== What to produce ==
An exact copy of every entry is needed, without the pictures.
*** Material supplied ***
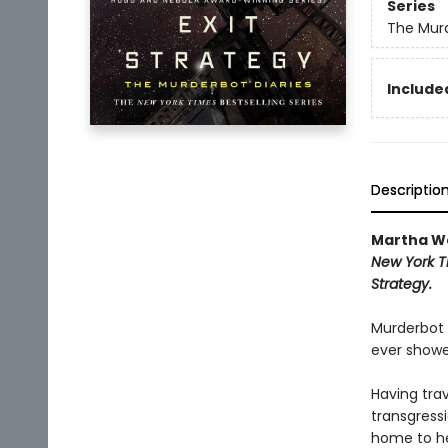
Series
The Murd
Included
Descriptio
Martha We
New York T
Strategy.
Murderbot 
ever showe
Having tra
transgressi
home to he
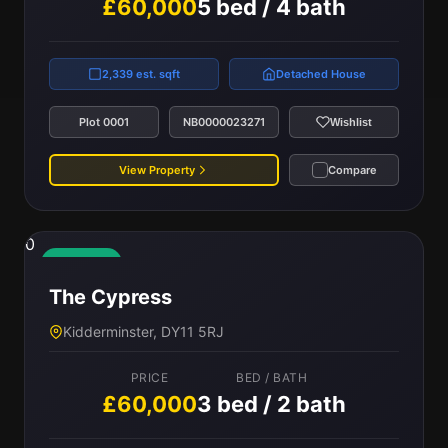
£60,000
5 bed / 4 bath
2,339 est. sqft
Detached House
Plot 0001
NB0000023271
Wishlist
View Property
Compare
0
Available
The Cypress
Kidderminster, DY11 5RJ
PRICE
BED / BATH
£60,000
3 bed / 2 bath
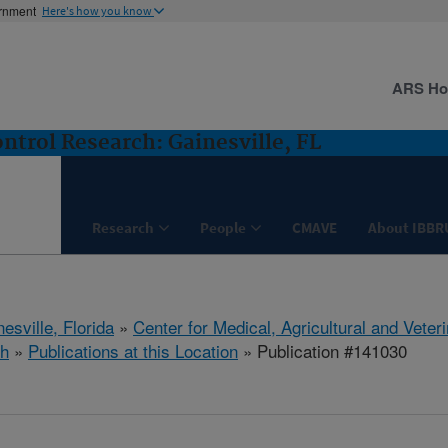
ernment
Here's how you know
ARS H
ntrol Research: Gainesville, FL
Research
People
CMAVE
About IBBR
esville, Florida
»
Center for Medical, Agricultural and Vete
h
»
Publications at this Location
» Publication #141030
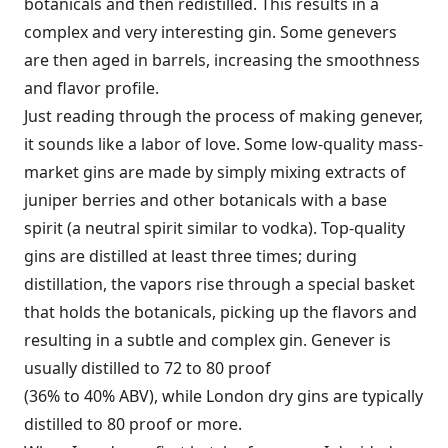
botanicals and then redistilled. This results in a
complex and very interesting gin. Some genevers
are then aged in barrels, increasing the smoothness
and flavor profile.
Just reading through the process of making genever,
it sounds like a labor of love. Some low-quality mass­
market gins are made by simply mixing extracts of
juniper berries and other botanicals with a base
spirit (a neutral spirit similar to vodka). Top-quality
gins are distilled at least three times; during
distillation, the vapors rise through a special basket
that holds the botanicals, picking up the flavors and
resulting in a subtle and complex gin. Genever is
usually distilled to 72 to 80 proof
(36% to 40% ABV), while London dry gins are typically
distilled to 80 proof or more.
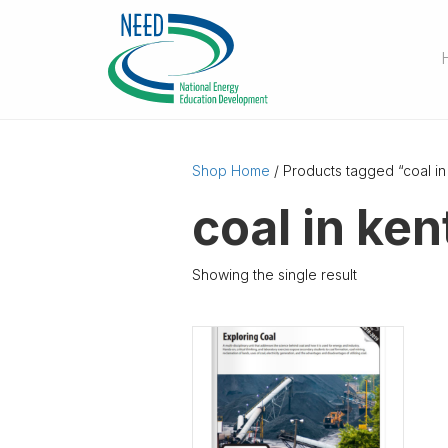
Shop Home
/ Products tagged “coal in
coal in ke
Showing the single result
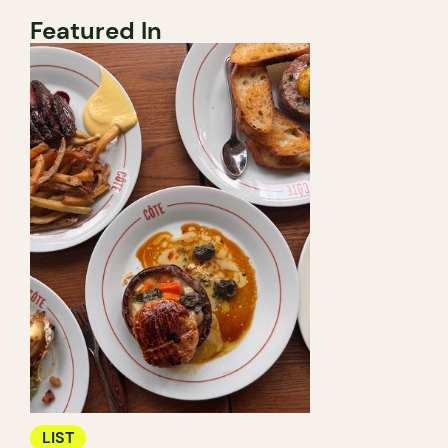
Featured In
LIST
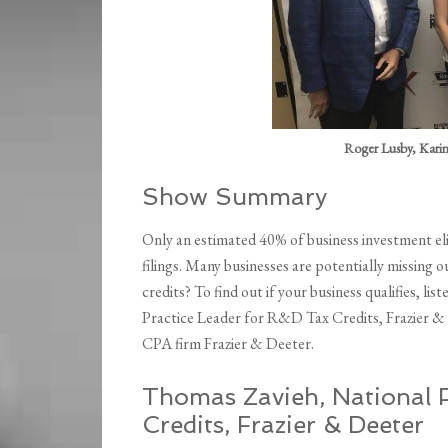
Roger Lusby, Kari
Show Summary
Only an estimated 40% of business investment eli
filings. Many businesses are potentially missing
credits? To find out if your business qualifies, l
Practice Leader for R&D Tax Credits, Frazier & 
CPA firm Frazier & Deeter.
Thomas Zavieh, National P
Credits, Frazier & Deeter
*** End of Material supplied ***
== Task answer ==
Series
The Murd
Included
Descriptio
Martha We
New York T
Strategy.
Murderbot 
ever showe
Having tra
transgressi
home to he
£60,000
5 bed / 4 bath
2,339 est. sqft
Detached House
Plot 0001
NB0000023271
Wishlist
View Property
Compare
0
Available
The Cypress
Kidderminster, DY11 5RJ
PRICE
BED / BATH
£60,000
3 bed / 2 bath
ernment
Here's how you know
ARS H
ntrol Research: Gainesville, FL
Research
People
CMAVE
About IBBR
esville, Florida
»
Center for Medical, Agricultural and Vete
h
»
Publications at this Location
» Publication #141030
botanicals and then redistilled. This results in a
complex and very interesting gin. Some genevers
are then aged in barrels, increasing the smoothness
and flavor profile.
Just reading through the process of making genever,
it sounds like a labor of love. Some low-quality mass­
market gins are made by simply mixing extracts of
juniper berries and other botanicals with a base
spirit (a neutral spirit similar to vodka). Top-quality
gins are distilled at least three times; during
distillation, the vapors rise through a special basket
that holds the botanicals, picking up the flavors and
resulting in a subtle and complex gin. Genever is
usually distilled to 72 to 80 proof
(36% to 40% ABV), while London dry gins are typically
distilled to 80 proof or more.
Shop Home
/ Products tagged “coal in
coal in ke
Showing the single result
Featured In
LIST
Roger Lusby, Kari
Show Summary
Only an estimated 40% of business investment eli
filings. Many businesses are potentially missing
credits? To find out if your business qualifies, l
Practice Leader for R&D Tax Credits, Frazier & 
CPA firm Frazier & Deeter.
Thomas Zavieh, National P
Credits, Frazier & Deeter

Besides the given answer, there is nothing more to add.